Algérie : 27 morts dans le renversement d'un bus à Boumerdès, un nouveau drame qui relance la question de la sécurité routière
Une excursion estivale vers les plages de Boumerdès s'est transformée en tragédie vendredi 31 juillet. Vingt-sept personnes ont perdu la vie et quarante-deux autres ont été blessées lorsqu'un autocar transportant des vacanciers a quitté la chaussée avant de se renverser dans un ravin. Ce nouvel accident, l'un des plus meurtriers de ces dernières années en Algérie, remet une nouvelle fois en lumière l'incapacité des autorités à enrayer un fléau routier qui continue de faire des centaines de victimes chaque année.
La scène est d'une violence insoutenable. Aux environs de 9 h 30, sur la nouvelle voie d'évitement de Berrahmoun El-Karma, dans la wilaya de Boumerdès, un autocar transportant des voyageurs en provenance d'El Eulma, dans la wilaya de Sétif, a brusquement quitté la route dans un virage avant de basculer plusieurs mètres plus bas. Sous la force de l'impact, le véhicule s'est entièrement retourné et sa structure a été littéralement écrasée.
Le bilan est terrible : vingt-sept morts et quarante-deux blessés, selon les autorités. Les victimes participaient à une excursion organisée par une agence de voyages locale à destination de la plage du complexe Blue Beach. Pour de nombreuses familles et de jeunes vacanciers, cette sortie estivale devait être une journée de détente au bord de la Méditerranée. Elle s'est achevée en catastrophe nationale.
Quelques heures auparavant, les passagers avaient quitté El Eulma vers trois heures du matin dans une ambiance festive. Une vidéo diffusée sur les réseaux sociaux par l'organisateur montre des voyageurs souriants, plaisantant au son de la musique. Quelques kilomètres seulement avant leur destination, leur voyage s'est interrompu brutalement. Les images de l'épave, réduite à un amas de tôle froissée, témoignent de l'extrême violence du choc.
Un fléau qui continue de meurtrir les routes algériennes
Ce drame intervient moins d'un an après l'accident d'Oued El Harrach, survenu en août 2025, qui avait fait dix-huit morts. Il rappelle surtout une réalité qui hante régulièrement l'actualité algérienne : les accidents de la route continuent de provoquer des bilans humains particulièrement lourds, malgré les campagnes de prévention, les contrôles renforcés et les annonces répétées des pouvoirs publics.
Excès de vitesse, dépassements dangereux, fatigue des conducteurs, non-respect du Code de la route ou encore état de certains véhicules figurent régulièrement parmi les facteurs évoqués lors des enquêtes ouvertes après les accidents les plus graves. Si les responsabilités dans le drame de Boumerdès restent à établir, cette nouvelle catastrophe souligne une fois encore la vulnérabilité du transport routier de voyageurs dans le pays.

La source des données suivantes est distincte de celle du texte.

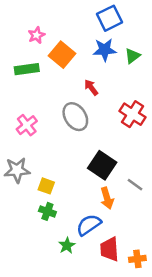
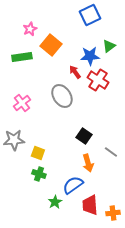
blue star: (105, 50) -> (90, 56), moved
red cross: (133, 114) -> (98, 80), moved
black square: (102, 165) -> (84, 136), size x0.7

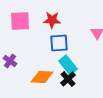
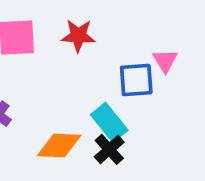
blue square: (59, 43) -> (136, 80), moved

Face à l'émotion, le président de la République a adressé un message de condoléances aux familles des victimes et promis que « la justice frappera d'une main de fer » les responsables, évoquant les « terroristes routiers ». Le Premier ministre, accompagné de plusieurs ministres, s'est rendu sur les lieux du drame avant de visiter les blessés dans les établissements hospitaliers de la capitale.
Le ministre de la Santé, lui-même professeur de médecine, a participé aux premiers soins aux côtés des équipes médicales dans les hôpitaux Mustapha-Pacha et Zemirli, où les blessés ont été pris en charge. Dans le même temps, la Gendarmerie nationale a ouvert une enquête afin de déterminer les circonstances exactes de l'accident.
Comme souvent après les grandes catastrophes, un formidable élan de solidarité s'est manifesté. Des dizaines de citoyens se sont spontanément rendus dans les centres hospitaliers pour donner leur sang et soutenir les victimes. Une mobilisation qui rappelle la capacité des Algériens à se rassembler dans l'épreuve.
Mais cet élan ne saurait masquer une question qui revient avec une régularité inquiétante. Combien de drames faudra-t-il encore avant que les routes algériennes cessent d'être le théâtre d'accidents aussi meurtriers ? Chaque nouvelle tragédie donne lieu aux mêmes promesses de fermeté, aux mêmes appels à la prudence et aux mêmes enquêtes. Pourtant, les catastrophes se succèdent et continuent de briser des familles entières. Pour de nombreux observateurs, l'amélioration durable de la sécurité routière passe désormais par un renforcement effectif des contrôles, une modernisation du transport de voyageurs, une meilleure prévention et une application rigoureuse des règles de circulation. Autant de défis qui restent à relever alors que le pays pleure une nouvelle fois des dizaines de victimes parties chercher quelques heures de bonheur au bord de la mer.